One of a number of things that really stands out in the XC40 is the number of clever storage solutions. For example, there are slots for credit cards near the steering wheel and the door pockets are all more than big enough to take a large bottle of water or even a laptop. 

Also, trays under the front seats have been designed to take an iPad, while there’s also a foldaway hook under the glovebox for hanging shopping.

Comfort

  • Comfort-orientated suspension
  • Accomplished refinement levels
  • Well-structured, supportive seats

The XC40 excels when it comes to comfort, offering good ride quality and strong refinement; even on larger alloy wheels.

Having driven the car on 19- and 20-inch wheels we reckon there’s little to choose between the two for outright comfort. The high-speed ride is accomplished and lends the XC40 to being a capable long-distance cruiser. 

Driving around town bumps and potholes are noticeable, although not enough to stop the Volvo from being class-leading for ride quality. The XC40 errs towards the comfort end of the scale, rather than sportiness, but it certainly won’t feel like it’ll topple over down a country road. 

The firmer suspension setup in R-Design cars seem to make little difference to real world ride comfort or handling capabilities. We’d avoid paying extra for the larger, 20- and 21-inch wheels, they may look good, but they do make the ride just that little bit harsher.

Comfortable seats all-round

Regardless of where you’re sitting in the XC40 the seats are, as we’ve come to expect from Volvo, exceptionally comfortable. They’re capable of securely holding in drivers of all sizes and provide excellent support all the way up the occupant’s upper body.

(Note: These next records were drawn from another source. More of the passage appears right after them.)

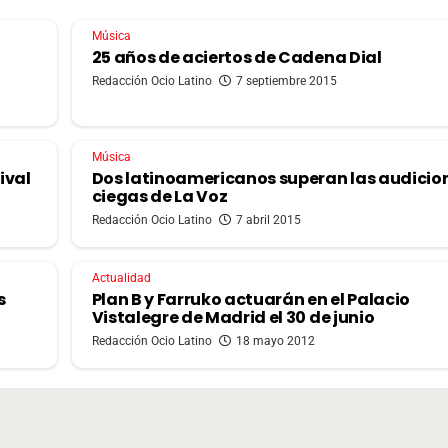
Música
25 años de aciertos de Cadena Dial
Redacción Ocio Latino
7 septiembre 2015
Música
ival
Dos latinoamericanos superan las audicio
ciegas de La Voz
Redacción Ocio Latino
7 abril 2015
Actualidad
s
Plan B y Farruko actuarán en el Palacio
Vistalegre de Madrid el 30 de junio
Redacción Ocio Latino
18 mayo 2012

Heated front and rear seats are available.

Top-spec Inscription cars come with an electrically adjustable driver’s seat (with memory function) that offers an excellent range of adjustment – as does the steering wheel. The standard driving position is the regular SUV fare, offering an elevated view out front. The leather upholstery (standard in R-Design and Inscription models) is finished to a high standard while the seats themselves are supportive and comfy to sit in, although you may wish for a little more side support when it comes to cornering.

Refinement could be better

The engines used in the XC40 are generally hushed and quiet on the move and, predictably, the petrol engines are noticeably more refined than the diesels, especially at low speeds where the latter can feel intrusive. 

Drive the T3 petrol engine and it’s not immediately obvious that it’s a three-cylinder under the bonnet. It’s not the smoothest of engines when driving at low-speeds, or when it idles away as you sit stationary, but it smooths out and remains hushed everywhere else with just a faint rumble in the background.

Go for the automatic version if you can, as it makes the XC40 far smoother to drive than the manual and suits the car's relaxed nature. Plus, it allows you to enjoy the engine a bit more without having the SUV bobbing back and forth on its suspension every time you change gear – you can thank the manual’s abrupt biting point on the clutch pedal for that.

There is room for improvement, however. The T3’s turbo whistle filtering through into the driver’s footwell might be entertaining when you’re in the mood, but it can be slightly annoying when you’re not.

Otherwise, the XC40 offers up very little in the way wind noise – even at high speed – allowing occupants to easily be heard within the confines of the cabin. You’ll experience a bit of road noise and a few vibrations through the floor, but it’s something found in other Volvos and not specifically affecting this small SUV.